● TASK TO COMPLETE: Search the listing for the string "trademarks" and copy every line that contains it.

● DATA TO USE:
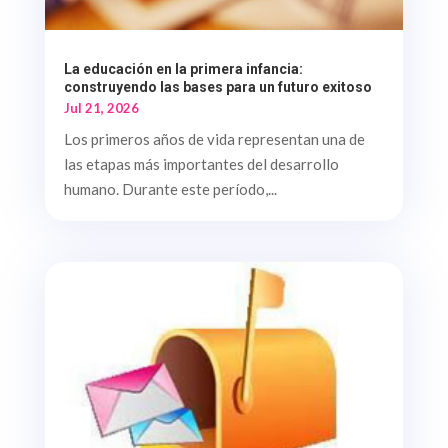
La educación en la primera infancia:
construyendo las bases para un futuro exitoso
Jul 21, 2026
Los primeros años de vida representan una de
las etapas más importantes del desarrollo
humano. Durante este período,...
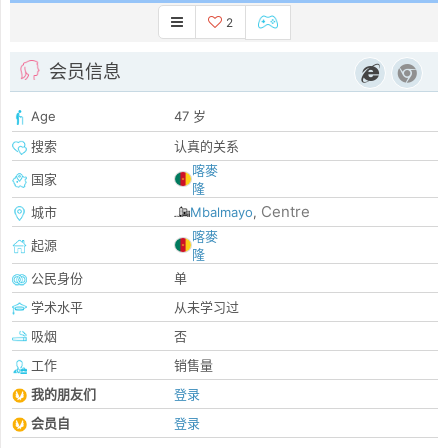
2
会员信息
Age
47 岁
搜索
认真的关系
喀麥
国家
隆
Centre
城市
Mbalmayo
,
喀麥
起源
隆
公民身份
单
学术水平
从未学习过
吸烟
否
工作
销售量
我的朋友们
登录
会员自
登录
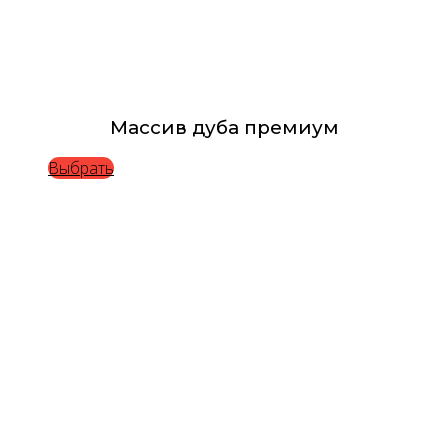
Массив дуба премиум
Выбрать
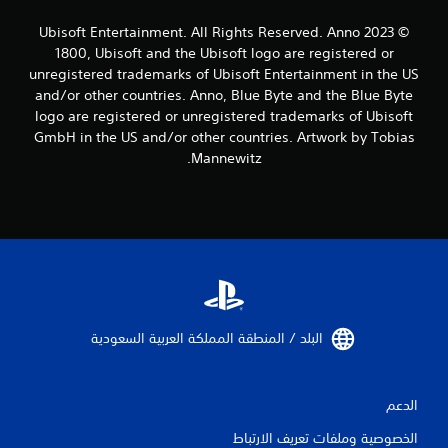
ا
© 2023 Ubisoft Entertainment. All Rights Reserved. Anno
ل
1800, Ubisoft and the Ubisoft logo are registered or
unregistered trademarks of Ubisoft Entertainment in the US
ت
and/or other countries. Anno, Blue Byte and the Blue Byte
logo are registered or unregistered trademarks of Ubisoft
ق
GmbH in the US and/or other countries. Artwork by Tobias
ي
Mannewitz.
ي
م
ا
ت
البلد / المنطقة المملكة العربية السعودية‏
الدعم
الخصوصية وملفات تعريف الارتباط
* * *
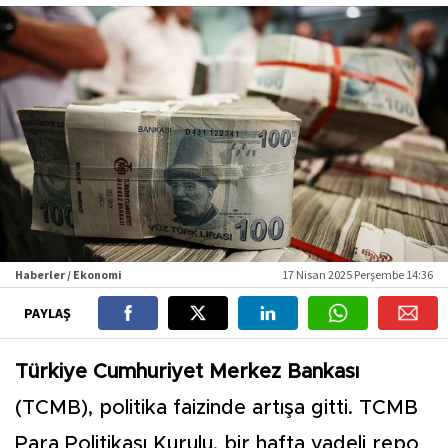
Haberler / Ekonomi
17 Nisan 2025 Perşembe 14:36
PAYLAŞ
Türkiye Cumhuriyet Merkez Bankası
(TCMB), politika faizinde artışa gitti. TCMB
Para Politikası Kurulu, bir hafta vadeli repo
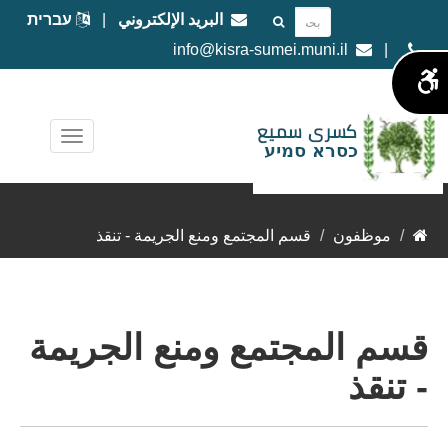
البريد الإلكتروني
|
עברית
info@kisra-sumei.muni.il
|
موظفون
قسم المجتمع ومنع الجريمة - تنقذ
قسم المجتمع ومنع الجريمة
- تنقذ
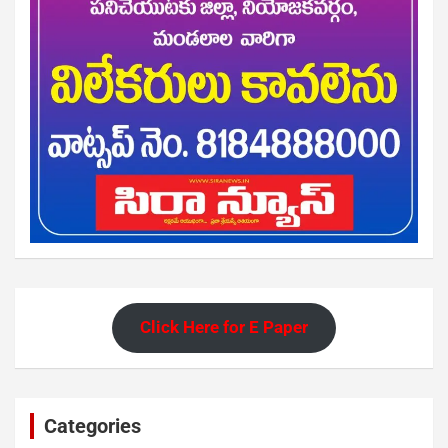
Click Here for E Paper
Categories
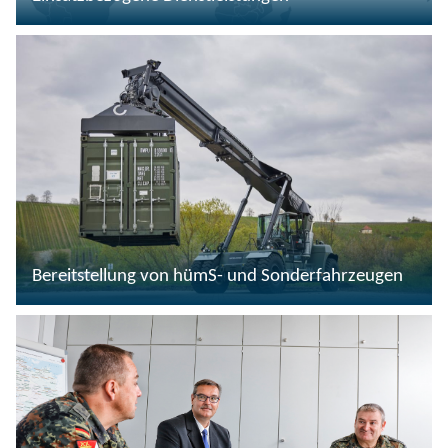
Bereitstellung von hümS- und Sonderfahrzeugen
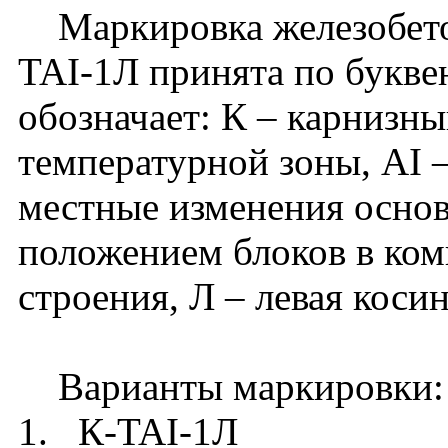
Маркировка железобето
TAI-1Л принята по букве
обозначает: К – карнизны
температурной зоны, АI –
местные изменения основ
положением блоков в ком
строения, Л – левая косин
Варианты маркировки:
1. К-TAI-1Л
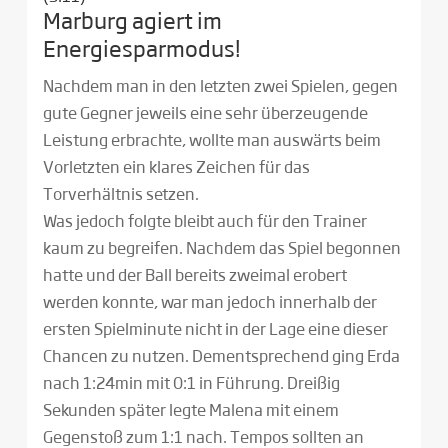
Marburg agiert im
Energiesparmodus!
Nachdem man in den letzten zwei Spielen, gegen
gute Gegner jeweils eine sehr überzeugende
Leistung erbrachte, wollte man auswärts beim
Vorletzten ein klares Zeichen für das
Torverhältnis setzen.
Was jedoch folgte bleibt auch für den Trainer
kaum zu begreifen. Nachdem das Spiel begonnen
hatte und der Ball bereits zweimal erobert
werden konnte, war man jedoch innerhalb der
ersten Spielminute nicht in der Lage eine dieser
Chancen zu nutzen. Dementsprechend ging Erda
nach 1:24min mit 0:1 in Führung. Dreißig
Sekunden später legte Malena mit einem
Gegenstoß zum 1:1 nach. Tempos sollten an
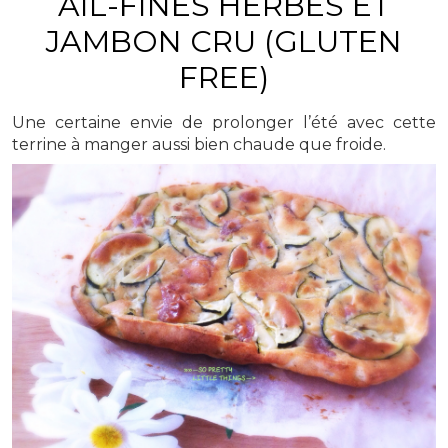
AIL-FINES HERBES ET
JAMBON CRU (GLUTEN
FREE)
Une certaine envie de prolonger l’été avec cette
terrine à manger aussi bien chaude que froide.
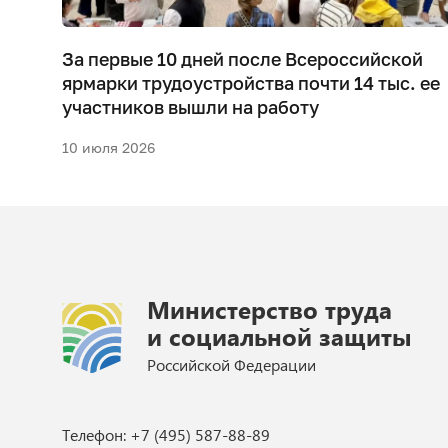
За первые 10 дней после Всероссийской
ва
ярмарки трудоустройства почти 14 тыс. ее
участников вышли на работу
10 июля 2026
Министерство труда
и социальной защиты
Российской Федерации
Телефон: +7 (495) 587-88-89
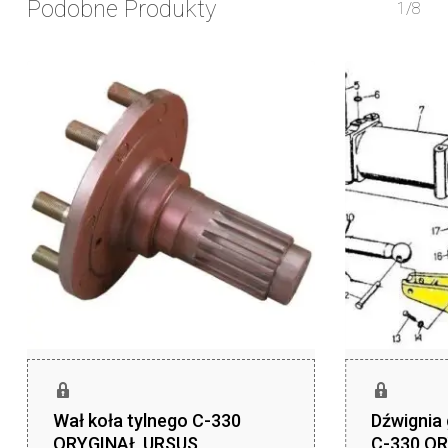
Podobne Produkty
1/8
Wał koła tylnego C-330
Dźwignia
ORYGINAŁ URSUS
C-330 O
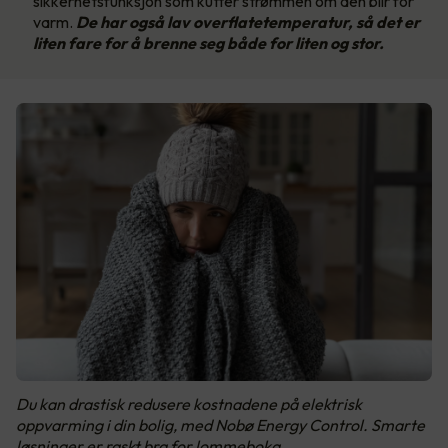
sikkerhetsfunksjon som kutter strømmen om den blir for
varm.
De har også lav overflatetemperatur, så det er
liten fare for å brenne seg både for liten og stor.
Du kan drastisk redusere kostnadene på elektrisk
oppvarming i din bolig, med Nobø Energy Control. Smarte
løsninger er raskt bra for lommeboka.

● SOLUTION TO THIS EXERCISE:
unregistered trademarks of Ubisoft Entertainment in the US
logo are registered or unregistered trademarks of Ubisoft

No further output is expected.